It’s been a long time since we have
spoken to each other.
You’re gone for years by now and there are still moments
when I miss you dearly.
Not every day but
sometimes, it’s right that time heals but often I wish we could have a talk.
When I think of you
these days than mostly remember your smile, a warm but always a bit
boyish. When you smiled or laughed there were always this
beautiful sparkles in your eyes.
You were an attractive man with your dark curly hair and the
crispy voice.
you were a politician and it was always easy for you to deal with women a little bit too
easy….
I guess it wasn’t always nice and smoothly to be your wife.
But I remember your smile in the best possible way.it was
your way to thank me or to tell me
that you were proud of me.
I was so often very proud of you .you were a very
charismatic man and in public you were
the man who lead the crowd. At home you showed a different
face because you had to deal with uncertainty
and a slight depression.
I don t know why you felt that way
because you were educated the old fashioned way that a man doesn't talk about
feelings very much.
Unfortunately you
educated me the same way. Outside the charming Darling and inside….is nobody
else’s business. That can be problematic, to hide or repress your feelings can
make you lonely or
you give every time the impression everything is cool and
nothing really bothers you but that’s unnatural.

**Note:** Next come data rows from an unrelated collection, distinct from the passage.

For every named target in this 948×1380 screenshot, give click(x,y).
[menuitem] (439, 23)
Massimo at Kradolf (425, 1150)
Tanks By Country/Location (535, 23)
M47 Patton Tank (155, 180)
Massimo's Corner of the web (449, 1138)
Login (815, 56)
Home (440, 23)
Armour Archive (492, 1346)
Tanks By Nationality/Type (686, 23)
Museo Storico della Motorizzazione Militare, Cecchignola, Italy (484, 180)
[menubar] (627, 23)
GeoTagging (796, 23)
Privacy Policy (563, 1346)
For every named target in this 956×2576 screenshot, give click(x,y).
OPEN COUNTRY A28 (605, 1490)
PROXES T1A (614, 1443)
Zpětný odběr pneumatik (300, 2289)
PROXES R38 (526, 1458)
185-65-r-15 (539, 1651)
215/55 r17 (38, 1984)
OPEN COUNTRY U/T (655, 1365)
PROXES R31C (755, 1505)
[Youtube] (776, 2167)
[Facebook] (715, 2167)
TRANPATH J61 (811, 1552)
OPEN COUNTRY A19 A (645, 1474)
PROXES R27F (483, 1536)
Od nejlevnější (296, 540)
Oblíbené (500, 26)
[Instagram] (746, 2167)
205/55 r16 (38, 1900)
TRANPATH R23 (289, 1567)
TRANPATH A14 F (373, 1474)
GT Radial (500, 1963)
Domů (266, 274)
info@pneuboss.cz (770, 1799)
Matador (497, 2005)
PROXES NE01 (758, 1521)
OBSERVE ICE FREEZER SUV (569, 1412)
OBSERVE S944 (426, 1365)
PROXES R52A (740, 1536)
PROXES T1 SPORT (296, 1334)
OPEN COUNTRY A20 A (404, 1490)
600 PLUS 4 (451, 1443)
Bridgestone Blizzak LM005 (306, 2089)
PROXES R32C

It was a hard lesson to learn because you need to re-educate
yourself and you have to go step by step forward to trust people. You need
patient friendsJ
Daddy I wish you had
been able to do the same but you went your way and you had to do.
We had a few deep talks during your last years and I was
sure we could build up on that but we simply hadn't enough time , you died soon
after our last great talk where we really got closer to each other.
I remember whenever we had guests we could be sure you would
find a way to talk about London
the big love in your life and the only thing you were
fiercely excited about.
I was every time horribly bored about your stories and the
fact that your greatest wish was to show me your London scared me more than it
impressed me, I had zero interest in a trip to the UK.
Then you died and
two months later I went on my first trip to London, why?? Good question maybe
I was hoping to be nearer to your dreams and hopes there. I
wanted to understand you.
I remember as if it were yesterday. I arrived at Waterloo
station saw a cab outside and an older
man smiled reserved but nice when I passed him and it felt
like homecoming.
I felt free and explored a complete new site of myself there
and luckily that feeling never left me.
And till today I feel I am close to you sitting at Tower
Bridge watching the boats on the River Thames
and thinking your soul and spirit is back in London the city
you always loved.
I truly hope you having a fabulous time Dad.